# Task statement:
Where the line containing "vinificación nos definen." appears, start repeating, and continue exactly through the last line below, adding nothing. Include no pictures.

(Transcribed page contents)
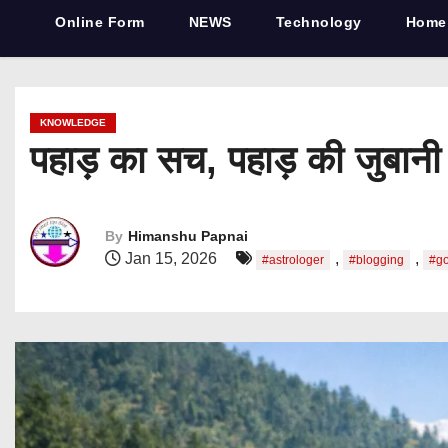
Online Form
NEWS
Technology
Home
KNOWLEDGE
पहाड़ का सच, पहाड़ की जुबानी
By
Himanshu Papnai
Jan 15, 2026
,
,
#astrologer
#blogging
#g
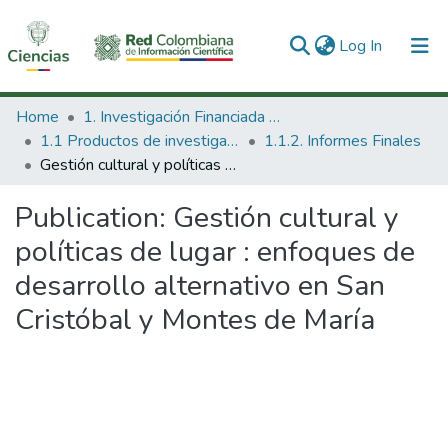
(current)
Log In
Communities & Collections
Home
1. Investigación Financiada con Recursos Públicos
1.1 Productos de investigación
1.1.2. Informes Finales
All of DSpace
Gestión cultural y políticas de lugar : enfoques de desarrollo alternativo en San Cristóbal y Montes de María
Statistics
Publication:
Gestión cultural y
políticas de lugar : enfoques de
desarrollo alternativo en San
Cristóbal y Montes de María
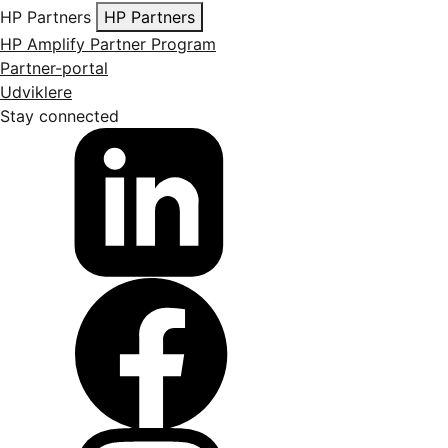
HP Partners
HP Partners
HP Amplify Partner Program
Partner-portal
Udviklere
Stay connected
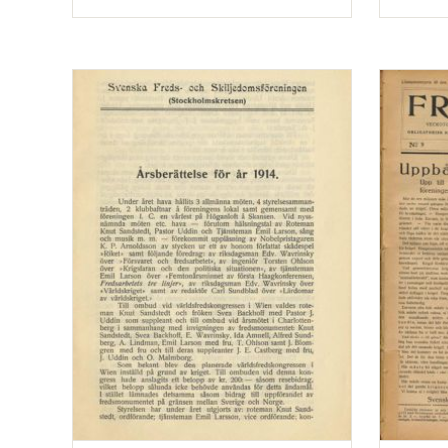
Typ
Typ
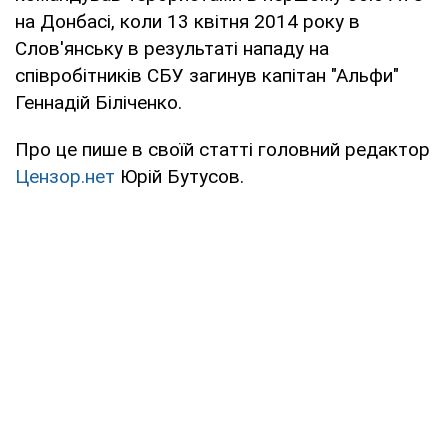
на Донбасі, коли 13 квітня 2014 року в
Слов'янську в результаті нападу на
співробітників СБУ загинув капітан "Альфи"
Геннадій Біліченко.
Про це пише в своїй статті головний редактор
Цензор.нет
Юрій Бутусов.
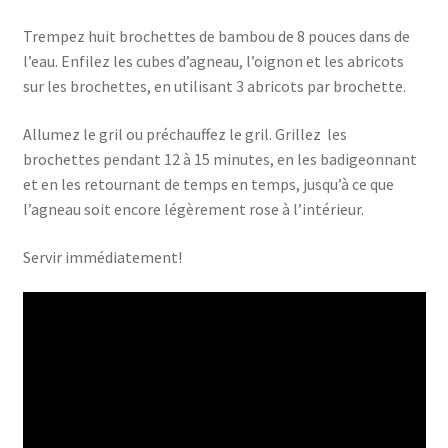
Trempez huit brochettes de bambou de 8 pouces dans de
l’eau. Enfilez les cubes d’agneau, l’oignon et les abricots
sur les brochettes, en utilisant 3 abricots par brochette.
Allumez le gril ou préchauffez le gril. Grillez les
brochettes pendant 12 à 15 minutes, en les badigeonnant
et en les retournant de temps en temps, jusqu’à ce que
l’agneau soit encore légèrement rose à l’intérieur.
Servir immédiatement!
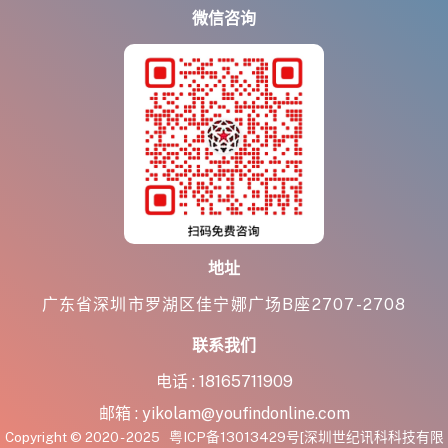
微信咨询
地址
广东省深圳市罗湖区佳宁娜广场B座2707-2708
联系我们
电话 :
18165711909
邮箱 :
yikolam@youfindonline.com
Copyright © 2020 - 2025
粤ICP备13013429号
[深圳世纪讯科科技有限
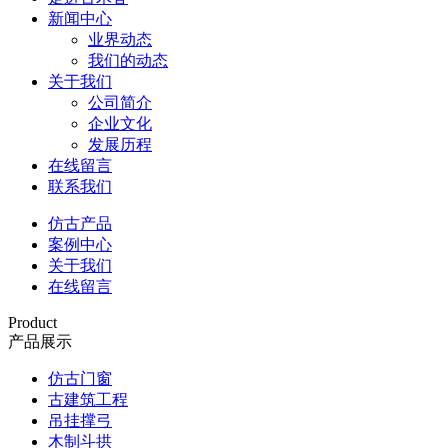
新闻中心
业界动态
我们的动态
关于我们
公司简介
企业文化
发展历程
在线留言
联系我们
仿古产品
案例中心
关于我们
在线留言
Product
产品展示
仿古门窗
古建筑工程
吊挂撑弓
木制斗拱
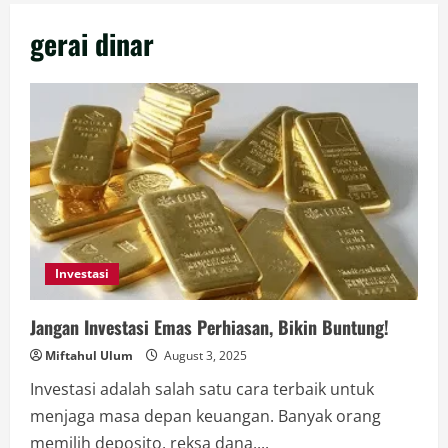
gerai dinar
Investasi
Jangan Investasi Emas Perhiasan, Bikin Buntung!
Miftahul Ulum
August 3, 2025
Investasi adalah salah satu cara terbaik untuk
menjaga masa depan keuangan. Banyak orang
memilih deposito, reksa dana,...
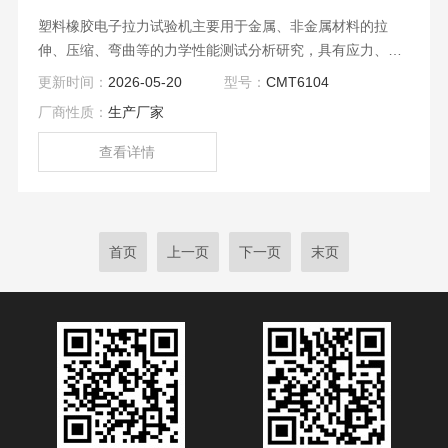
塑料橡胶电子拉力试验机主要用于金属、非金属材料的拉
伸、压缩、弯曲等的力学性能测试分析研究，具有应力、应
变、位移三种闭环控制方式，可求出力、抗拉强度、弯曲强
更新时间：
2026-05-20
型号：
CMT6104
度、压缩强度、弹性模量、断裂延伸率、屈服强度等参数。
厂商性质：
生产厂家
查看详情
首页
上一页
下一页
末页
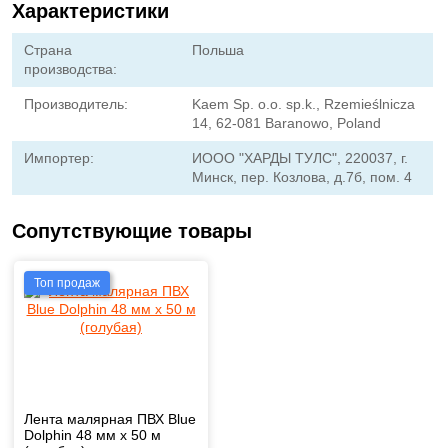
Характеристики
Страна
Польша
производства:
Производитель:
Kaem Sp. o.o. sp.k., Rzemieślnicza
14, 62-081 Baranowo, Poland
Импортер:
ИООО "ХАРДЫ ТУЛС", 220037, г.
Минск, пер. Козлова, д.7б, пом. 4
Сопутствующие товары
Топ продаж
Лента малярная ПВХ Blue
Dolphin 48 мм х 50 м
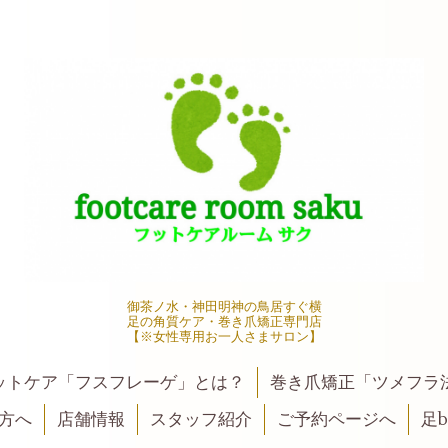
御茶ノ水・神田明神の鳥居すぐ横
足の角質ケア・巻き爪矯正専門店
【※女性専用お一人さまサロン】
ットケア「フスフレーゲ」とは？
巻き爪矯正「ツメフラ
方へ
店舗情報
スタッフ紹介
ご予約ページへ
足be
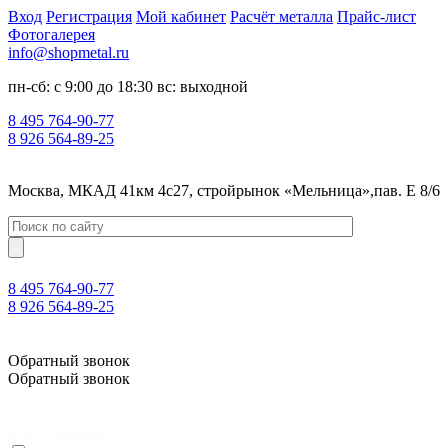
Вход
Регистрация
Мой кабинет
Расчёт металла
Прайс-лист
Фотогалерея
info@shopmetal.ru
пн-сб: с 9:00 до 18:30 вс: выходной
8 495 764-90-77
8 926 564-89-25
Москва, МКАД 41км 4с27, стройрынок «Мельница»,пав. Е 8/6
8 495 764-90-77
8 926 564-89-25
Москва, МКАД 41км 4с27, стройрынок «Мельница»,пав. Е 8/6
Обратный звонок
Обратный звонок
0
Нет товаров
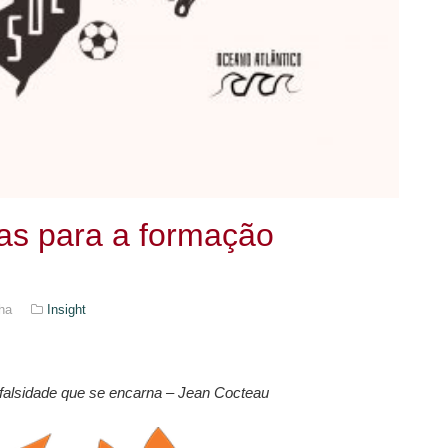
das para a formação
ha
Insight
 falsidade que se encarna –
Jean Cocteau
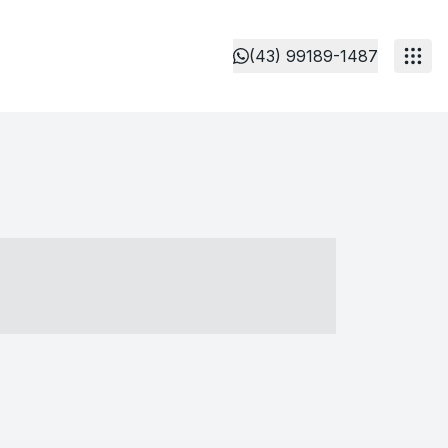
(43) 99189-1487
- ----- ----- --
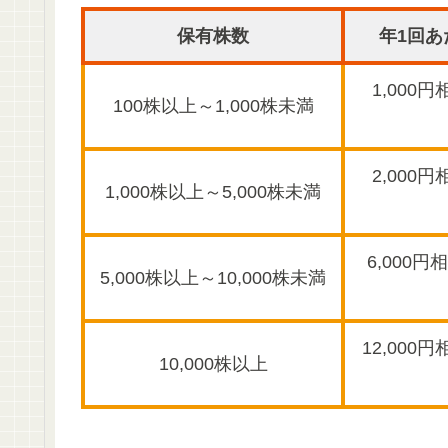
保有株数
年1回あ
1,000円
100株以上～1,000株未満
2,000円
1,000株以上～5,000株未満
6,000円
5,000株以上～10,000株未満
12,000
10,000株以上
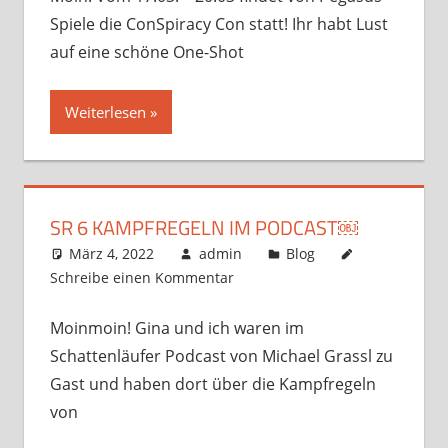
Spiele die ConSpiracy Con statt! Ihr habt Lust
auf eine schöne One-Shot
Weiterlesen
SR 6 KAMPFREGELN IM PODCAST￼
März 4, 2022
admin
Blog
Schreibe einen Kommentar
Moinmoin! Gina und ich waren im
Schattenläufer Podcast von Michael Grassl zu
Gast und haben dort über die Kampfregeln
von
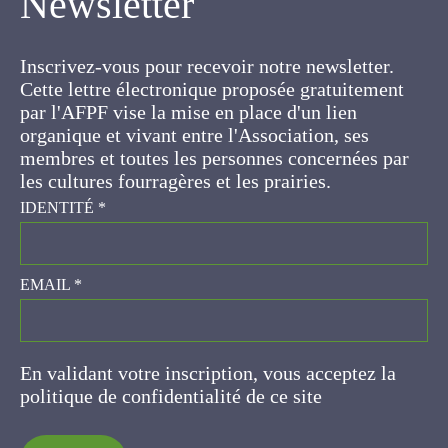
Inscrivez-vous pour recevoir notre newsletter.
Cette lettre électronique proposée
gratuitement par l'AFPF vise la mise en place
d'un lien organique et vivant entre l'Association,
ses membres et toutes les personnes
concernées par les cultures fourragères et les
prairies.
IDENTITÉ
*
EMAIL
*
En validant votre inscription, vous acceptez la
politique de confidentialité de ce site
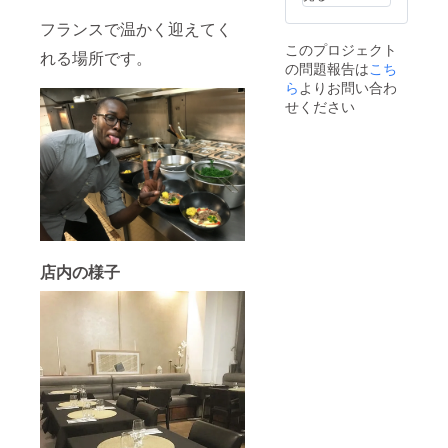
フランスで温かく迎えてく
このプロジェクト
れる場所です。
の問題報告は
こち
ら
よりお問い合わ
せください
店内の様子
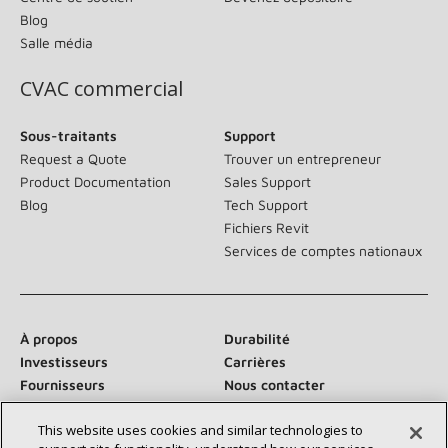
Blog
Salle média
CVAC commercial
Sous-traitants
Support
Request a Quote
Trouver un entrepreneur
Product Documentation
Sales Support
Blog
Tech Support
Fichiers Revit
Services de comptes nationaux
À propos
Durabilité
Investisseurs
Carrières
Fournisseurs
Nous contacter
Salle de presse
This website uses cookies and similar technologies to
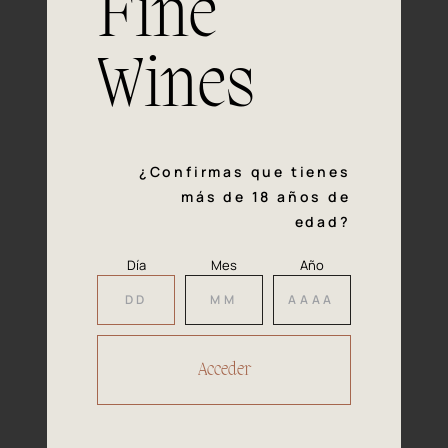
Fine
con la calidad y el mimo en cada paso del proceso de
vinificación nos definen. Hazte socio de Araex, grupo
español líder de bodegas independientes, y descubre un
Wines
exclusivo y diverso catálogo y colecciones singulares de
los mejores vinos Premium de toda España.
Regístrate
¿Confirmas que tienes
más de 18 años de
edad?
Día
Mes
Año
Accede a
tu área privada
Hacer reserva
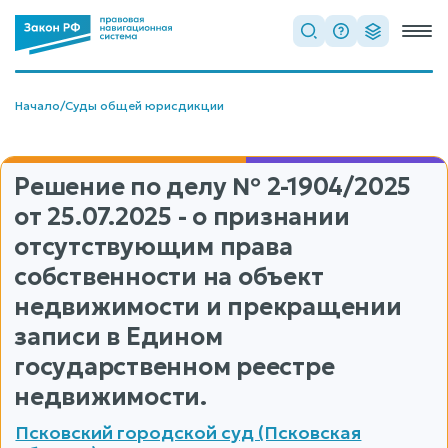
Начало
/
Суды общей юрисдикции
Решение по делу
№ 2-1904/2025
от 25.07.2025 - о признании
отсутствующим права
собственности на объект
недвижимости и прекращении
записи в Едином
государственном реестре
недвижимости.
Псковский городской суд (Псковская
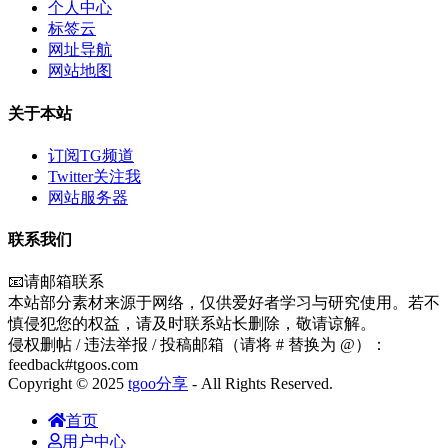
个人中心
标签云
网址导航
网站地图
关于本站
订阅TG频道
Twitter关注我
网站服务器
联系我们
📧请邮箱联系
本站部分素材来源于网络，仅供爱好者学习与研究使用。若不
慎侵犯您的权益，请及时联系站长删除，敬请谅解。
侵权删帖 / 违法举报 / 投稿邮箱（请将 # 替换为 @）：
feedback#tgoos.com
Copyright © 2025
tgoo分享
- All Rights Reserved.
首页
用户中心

# Answer to the exercise:
vinificación nos definen. Hazte socio de Araex, grupo
español líder de bodegas independientes, y descubre un
Wines
exclusivo y diverso catálogo y colecciones singulares de
los mejores vinos Premium de toda España.
Regístrate
¿Confirmas que tienes
más de 18 años de
edad?
Día
Mes
Año
Accede a
tu área privada
Hacer reserva
Начало
/
Суды общей юрисдикции
Решение по делу
№ 2-1904/2025
от 25.07.2025 - о признании
отсутствующим права
собственности на объект
недвижимости и прекращении
записи в Едином
государственном реестре
недвижимости.
Псковский городской суд (Псковская
个人中心
标签云
网址导航
网站地图
关于本站
订阅TG频道
Twitter关注我
网站服务器
联系我们
📧请邮箱联系
本站部分素材来源于网络，仅供爱好者学习与研究使用。若不
慎侵犯您的权益，请及时联系站长删除，敬请谅解。
侵权删帖 / 违法举报 / 投稿邮箱（请将 # 替换为 @）：
feedback#tgoos.com
Copyright © 2025
tgoo分享
- All Rights Reserved.
首页
用户中心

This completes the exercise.